With the reopening of the center, CYC is offering limited reduced tuition for children of university students. Cheruvu said the bilingual program offers sliding-scale tuition that is based on family income and family size.

“Part of the application process is identifying if you are a UNT student [or] faculty member,” Cheruvu said. “[…] Then what we’re doing is reaching out to people who have indicated that they’re UNT students and based on our spots left, because it’s limited funds, we’re then reaching out to students and saying we have a spot available for a full-day tuition at this rate.”

The first day of school for the center will be Aug. 18. In preparation for the school year, the center hosted a meet and greet night.

“The thing that I’m most excited for now, as we wait the last two weeks before our reopening date, is simply for children to return to the center,” Associate Director Maggie Harvey said in an email. “We had a meet and greet night last week, and finally hearing families chatting to each other and seeing children exploring the space again was such a happy thing – a shared happy thing.

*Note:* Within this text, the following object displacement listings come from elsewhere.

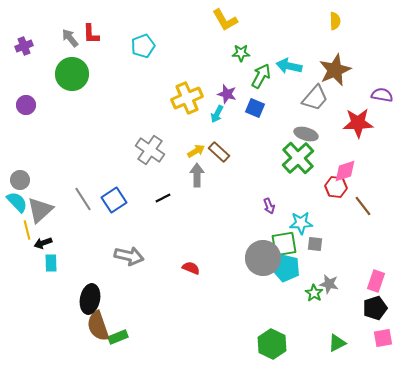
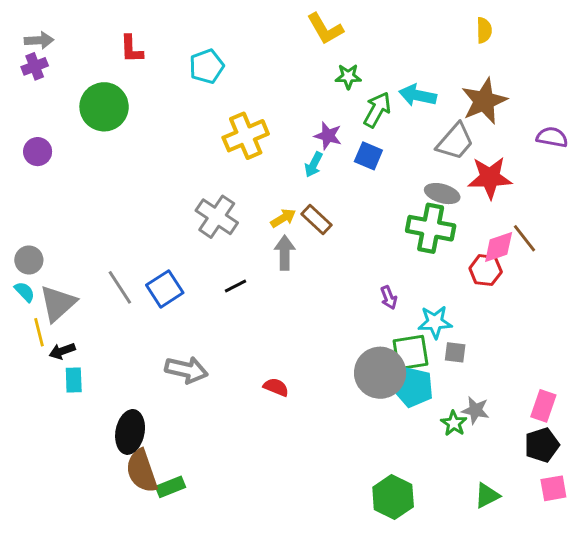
gray arrow: (70, 38) -> (39, 40), moved, turned 126
yellow cross: (187, 98) -> (246, 136), moved
red star: (358, 123) -> (490, 178), moved
green cross: (298, 158) -> (431, 228), turned -36
cyan semicircle: (17, 202) -> (25, 292), size x0.7
brown line: (363, 206) -> (525, 238), moved

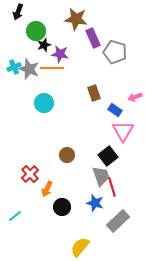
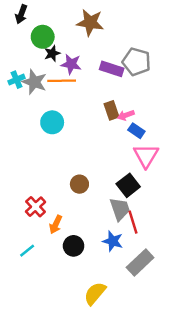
purple rectangle: (93, 38) -> (112, 69), moved, turned -48
pink arrow: (135, 97) -> (126, 115), moved
cyan line: (15, 216) -> (27, 251), moved

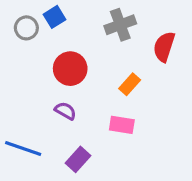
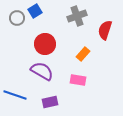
purple semicircle: (65, 111) -> (42, 71), size x1.6
purple rectangle: (78, 159) -> (50, 102), turned 35

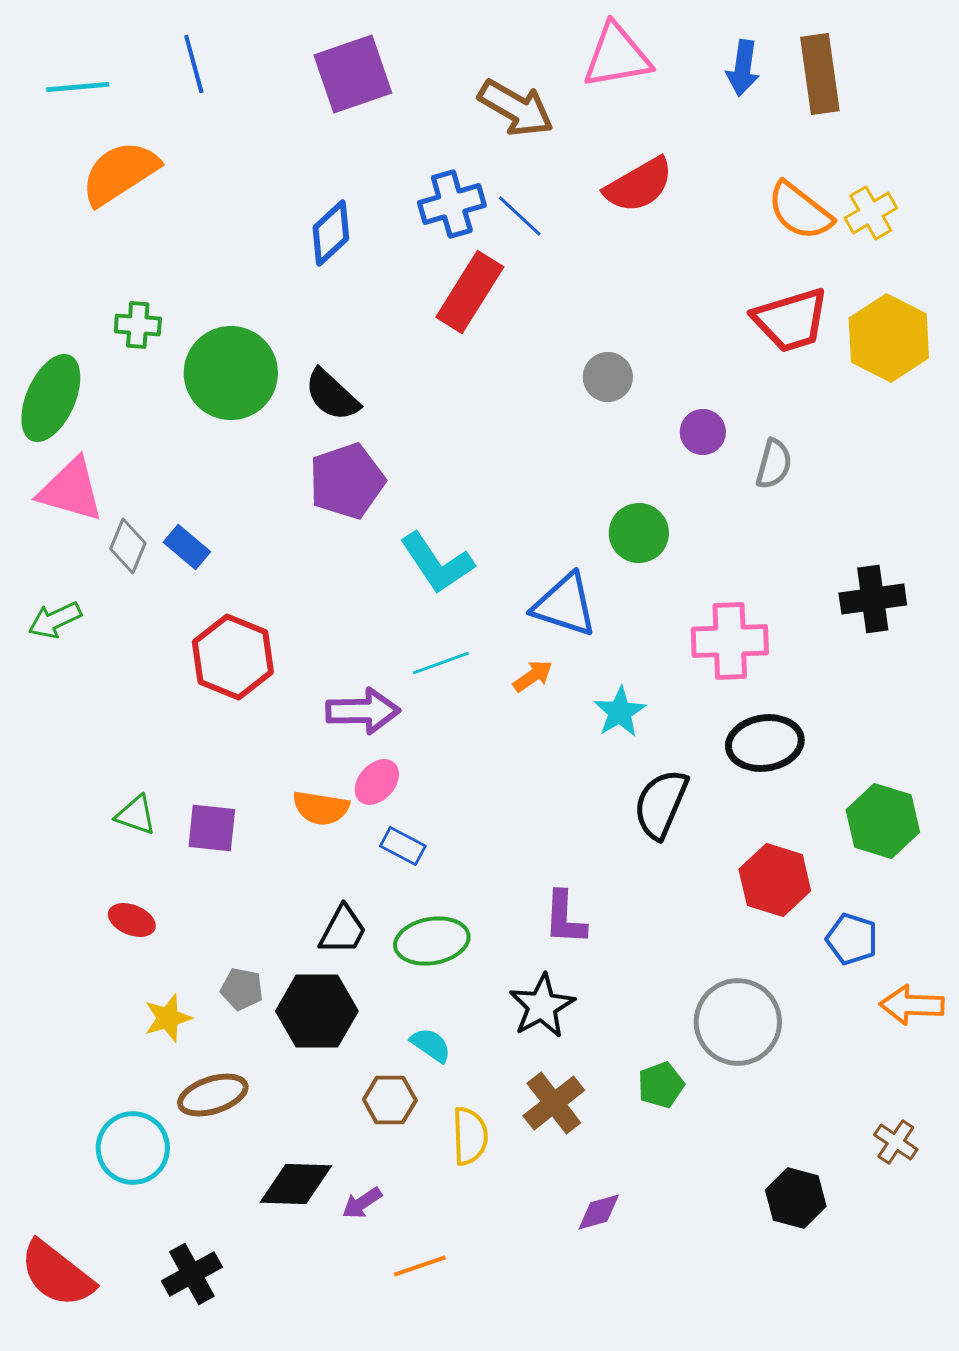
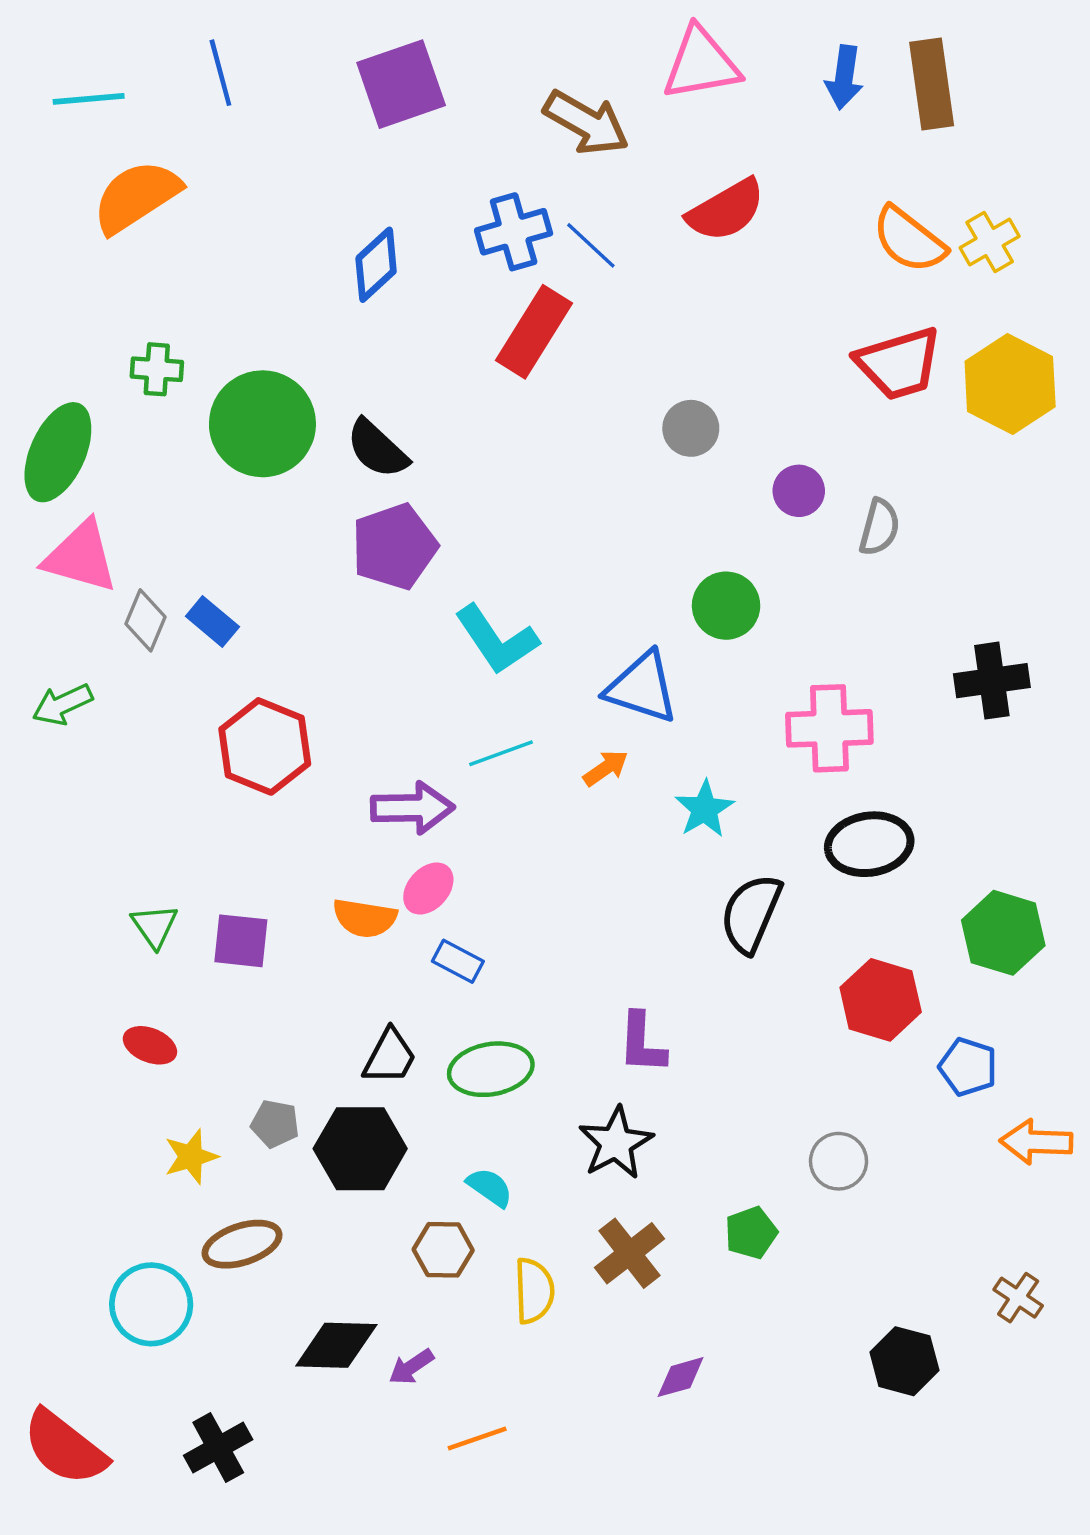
green triangle: (136, 815) -> (155, 926), turned 36
gray circle: (738, 1022) -> (839, 1161), size x0.6

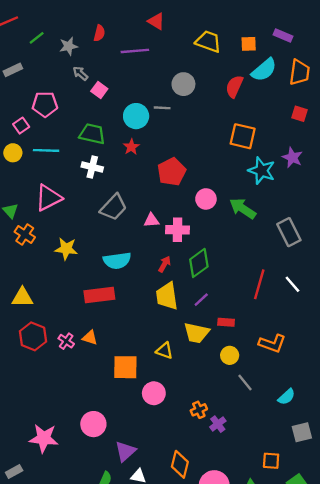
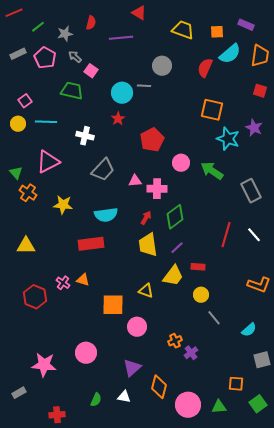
pink pentagon: (45, 104) -> (45, 58), moved, turned 30
green trapezoid: (92, 134) -> (72, 91), moved
yellow trapezoid: (196, 333) -> (173, 276), turned -65
red hexagon: (33, 336) -> (35, 297), moved
orange L-shape: (272, 343) -> (259, 285), moved
purple triangle: (125, 451) -> (132, 368), moved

I can’t wait for that to be every day of our school week.”

Cheruvu and Harvey have been planning for the CYC’s reopening throughout the summer. Teachers have also begun training and professional development.

“We’re really excited about the reopening — it’s not just a reopening, it’s also like a reimagining of this space,” Cheruvu said. “One thing that we’re really excited about in particular is that our undergraduate teacher education program has also been reimagined and so much of our reimagining of the CYC is really aligning those two. We’re really excited about being the place where our students can actually see the practices that we talk about in our undergraduate and graduate courses.”